La commission des finances a par ailleurs accordé des délais supplémentaires aux communes et à leurs groupements pour faire face à certaines de leurs obligations, l'épidémie de Covid-19 ayant perturbé la gestion publique locale. Elle a ainsi décalé du 2 juillet au 31 juillet la date limite accordée aux communes et aux intercommunalités à fiscalité propre pour délibérer sur les taux de fiscalité directe. Les amendements étaient proposés par l'AMF, laquelle avait saisi Gérald Darmanin il y a quelques jours (voir notre article du 24 juin). Ainsi dans les communes et EPCI concernés par le second tour des municipales et dans lesquels les élus locaux sortants n'ont pas fixé les taux 2020, les assemblées locales installées après le scrutin du 28 juin pourraient prendre une décision sur le sujet. Le rapporteur général du budget a donné "un avis de sagesse" sur les amendements. Mais, il a aussi affirmé qu'en séance, il ferait confiance au ministre, si celui-ci estimait que la mesure ne serait pas applicable. Jusque-là le gouvernement a toujours mis en avant la nécessité pour la direction générale des finances publiques de disposer du mois de juillet pour établir les rôles d'imposition.

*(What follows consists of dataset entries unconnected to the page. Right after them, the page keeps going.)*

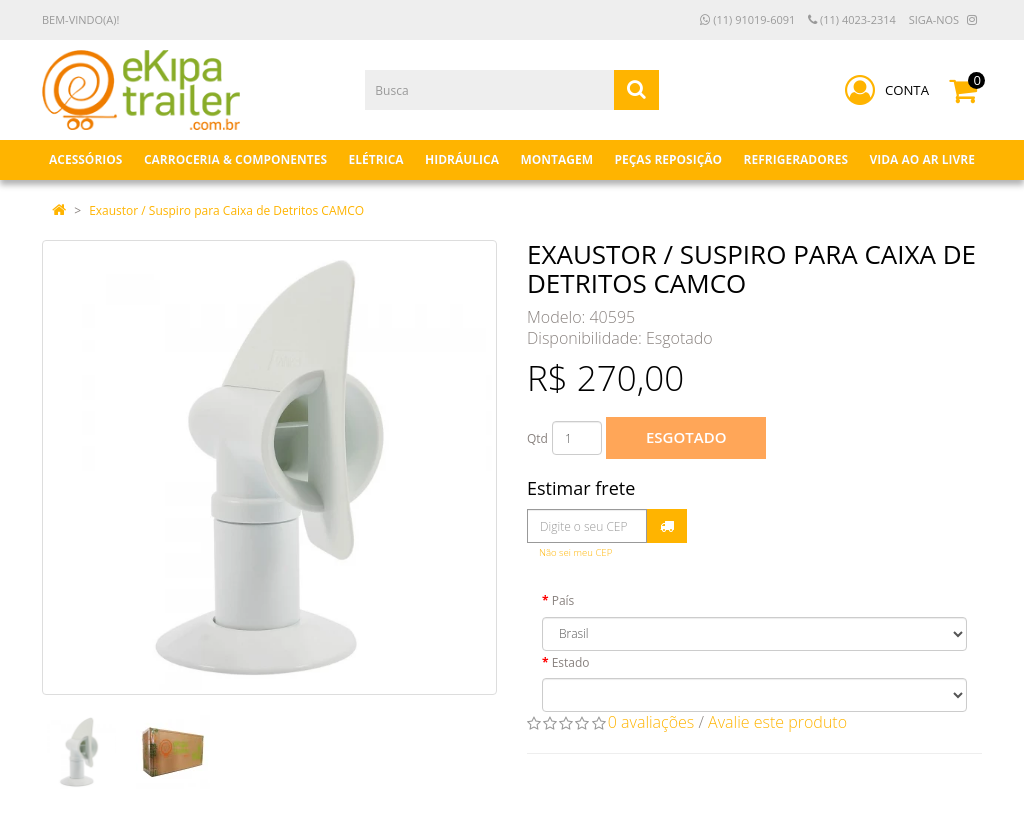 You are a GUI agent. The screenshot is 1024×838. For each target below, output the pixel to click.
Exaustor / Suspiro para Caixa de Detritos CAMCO (226, 210)
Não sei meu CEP (575, 552)
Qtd (537, 438)
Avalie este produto (777, 722)
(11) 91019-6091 (747, 19)
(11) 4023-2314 (852, 19)
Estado (571, 662)
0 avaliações (651, 722)
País (563, 600) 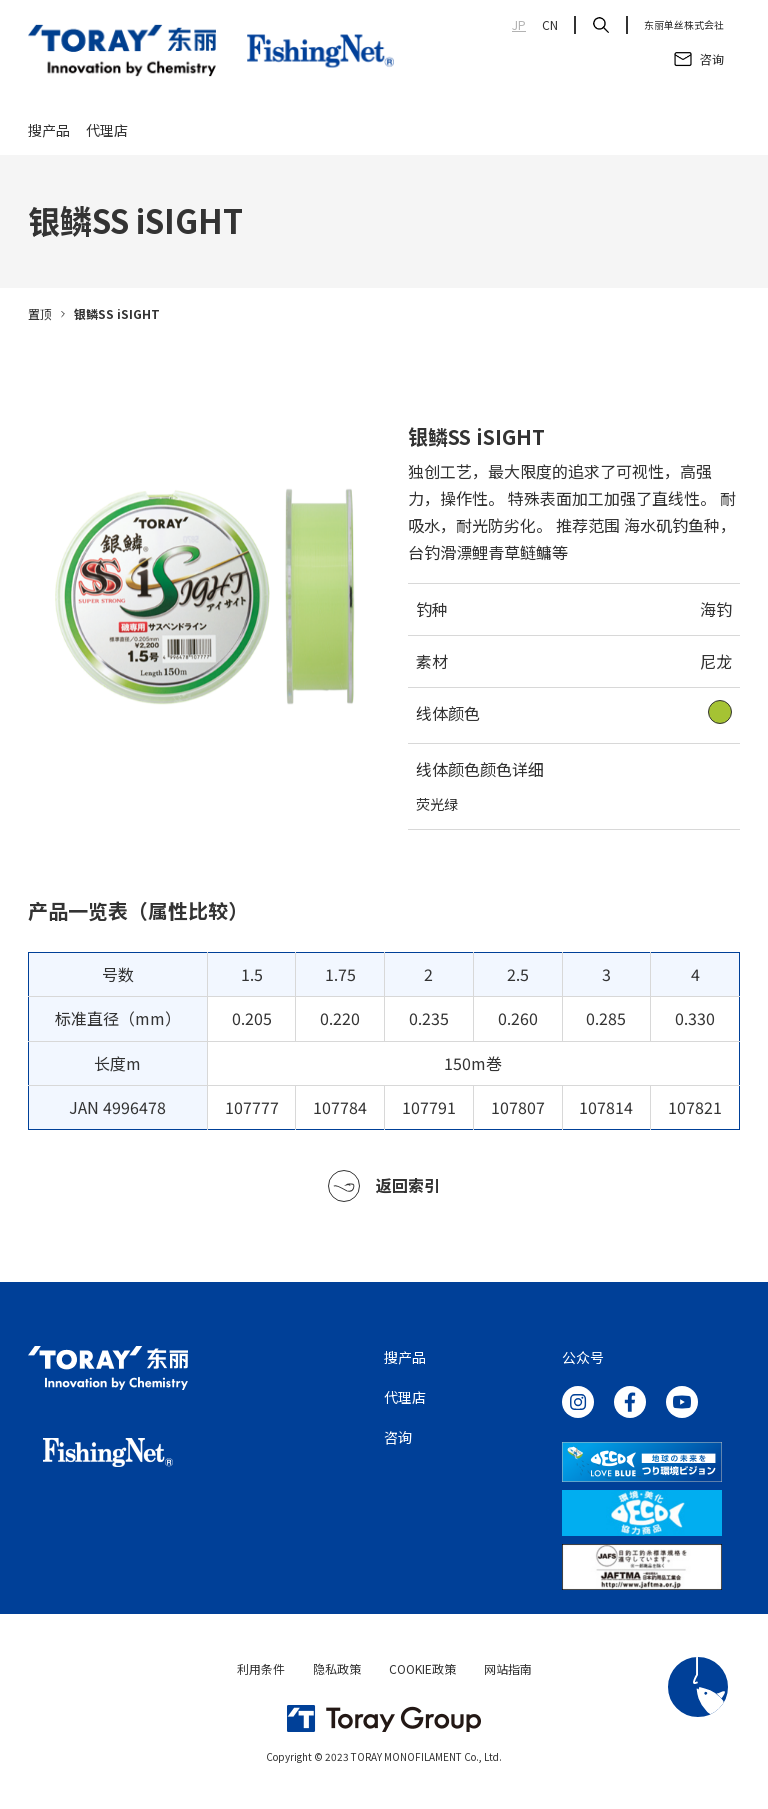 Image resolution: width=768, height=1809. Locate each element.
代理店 (107, 132)
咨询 (398, 1441)
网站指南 (508, 1672)
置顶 (40, 317)
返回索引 (384, 1190)
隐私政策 (337, 1672)
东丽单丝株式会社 (684, 25)
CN (550, 25)
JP (519, 25)
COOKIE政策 (422, 1672)
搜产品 (49, 132)
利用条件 (261, 1672) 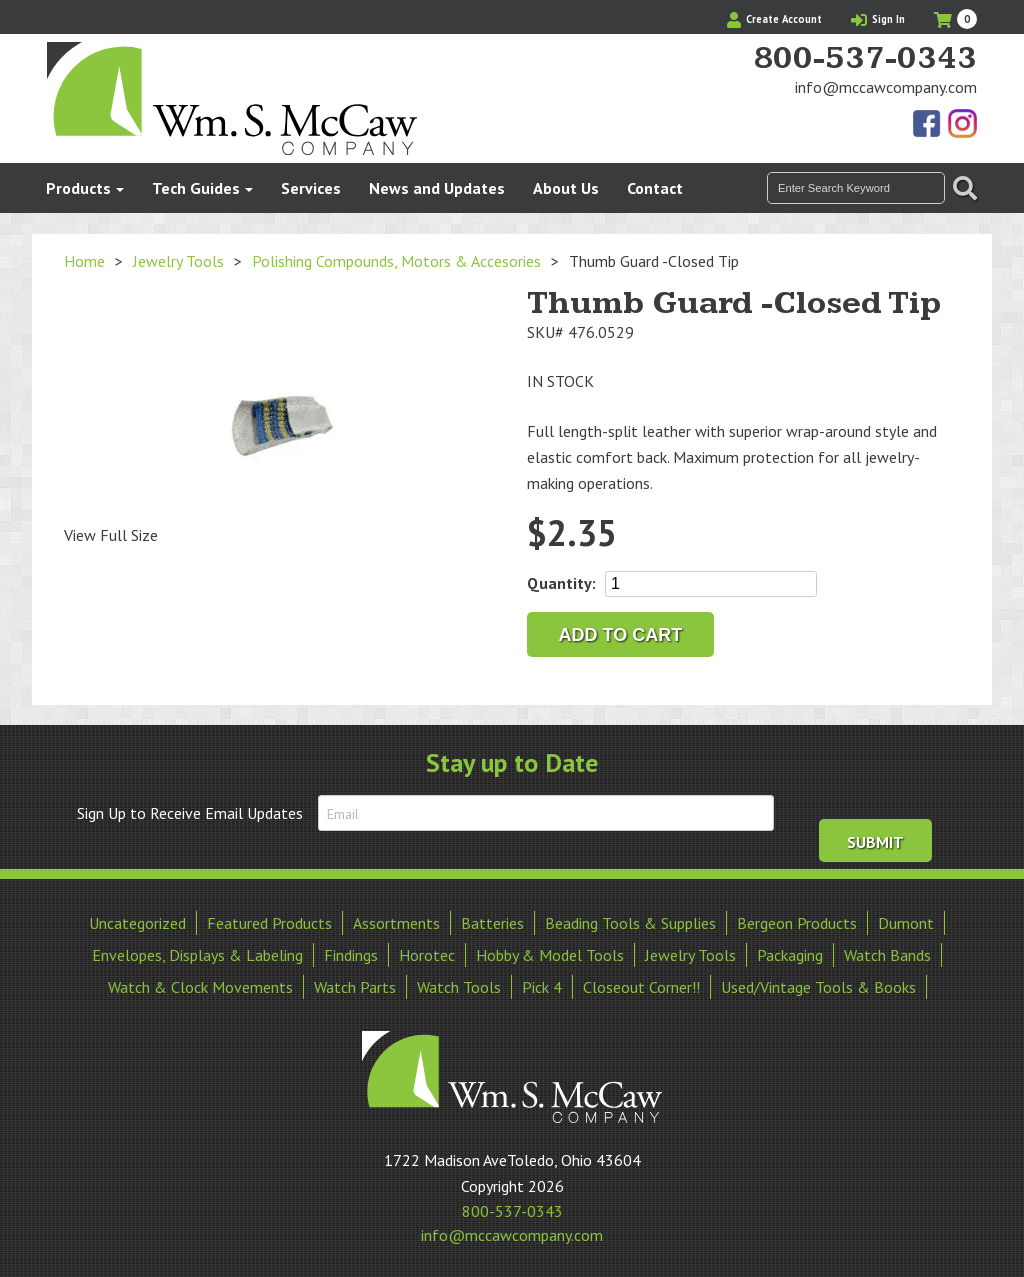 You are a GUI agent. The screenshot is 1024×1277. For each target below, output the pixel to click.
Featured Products (269, 921)
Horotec (427, 953)
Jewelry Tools (178, 261)
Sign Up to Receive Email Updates (190, 813)
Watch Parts (355, 985)
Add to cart (621, 635)
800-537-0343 (865, 59)
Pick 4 (542, 985)
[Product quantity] (711, 584)
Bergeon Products (797, 921)
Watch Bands (887, 953)
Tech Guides (196, 188)
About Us (566, 188)
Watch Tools (459, 985)
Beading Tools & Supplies (630, 921)
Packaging (790, 953)
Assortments (396, 921)
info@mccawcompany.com (886, 87)
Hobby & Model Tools (550, 953)
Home (84, 261)
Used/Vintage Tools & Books (818, 985)
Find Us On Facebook (928, 125)
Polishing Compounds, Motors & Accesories (396, 261)
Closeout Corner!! (641, 985)
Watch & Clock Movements (200, 985)
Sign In (878, 19)
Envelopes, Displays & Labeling (197, 953)
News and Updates (437, 188)
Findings (351, 953)
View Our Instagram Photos (962, 125)
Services (311, 188)
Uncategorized (137, 921)
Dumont (906, 921)
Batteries (492, 921)
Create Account (774, 19)
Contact (655, 188)
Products (78, 188) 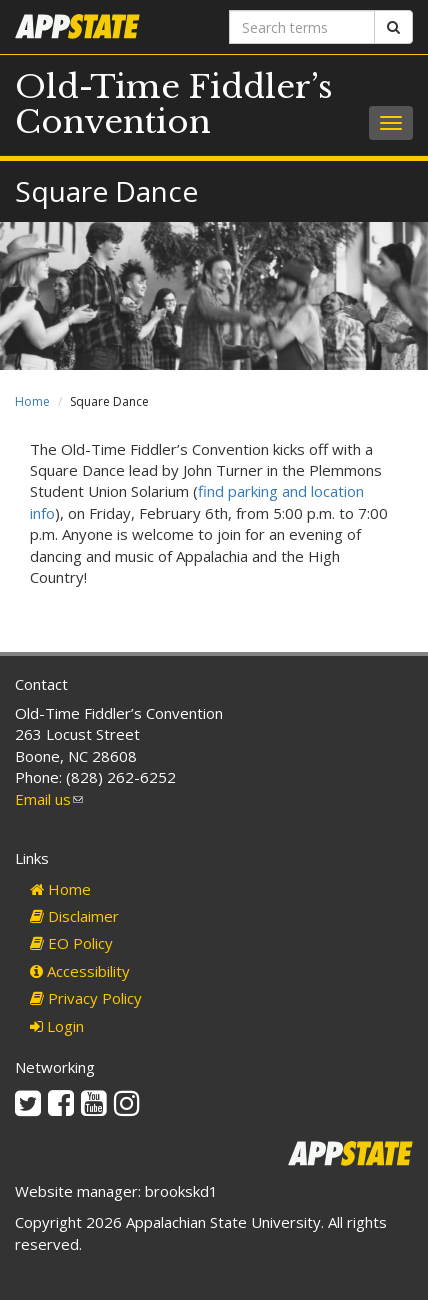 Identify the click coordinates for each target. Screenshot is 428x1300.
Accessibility (80, 971)
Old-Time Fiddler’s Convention (174, 104)
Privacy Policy (86, 998)
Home (32, 401)
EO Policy (71, 943)
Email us (49, 799)
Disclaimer (74, 916)
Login (57, 1026)
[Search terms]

Plusieurs échéances repoussées

La commission des finances a également souhaité que les commissions locales chargées d'évaluer les charges transférées (Clect) disposent d'un an supplémentaire pour transmettre leur rapport aux communes et au conseil communautaire sur les transferts de compétences intervenus en 2020. Cette dérogation repousserait donc au 30 septembre 2021 la limite de l'exercice. Les EPCI à fiscalité propre concernés verseraient des attributions de compensations provisoires en 2020. En sachant qu'une correction serait éventuellement apportée après la finalisation du rapport de la Clect.

En outre, les communes et les EPCI à fiscalité propre auraient cette année jusqu'au 30 septembre (soit plus d'un mois supplémentaire) pour se mettre d'accord sur une répartition dérogatoire du prélèvement et du versement au titre du fonds de péréquation des ressources intercommunales et communales (Fpic). Les députés ont en effet souscrit à une demande de l'AMF.

Enfin, les intercommunalités concernées par un contrat de ville, qui devaient adopter un nouveau pacte financier et fiscal au plus tard à la fin de cette année, auraient un sursis d'un an (jusqu'au 31 décembre 2021). Les pactes déjà en place pourraient être prorogés pendant ce temps.

Par ailleurs, à l'occasion de l'examen de ce PLFR3, les députés ont rendu éligibles certaines des dépenses des collectivités en matière d'informatique en nuage ("cloud") au fonds de compensation de la TVA (FCTVA). Les "dépenses de services d’infrastructure de l’informatique en nuage" ouvriraient droit, à partir du 1er septembre prochain, à un taux de compensation forfaitaire limité à 5,6 %, afin de ne pas créer de charge pour l'État. L'extension au FCTVA ne concernerait que "les prestations de cloud de type Infrastructure as a Service (IaaS)", indique l'exposé des motifs de l'amendements déposé par Éric Bothorel (LREM, Côtes-d'Armor).

Les députés examineront le projet de loi en séance publique à compter du 29 juin. Leur discussion portera sur le texte déposé par le gouvernement (et non sur celui que la commission a établi).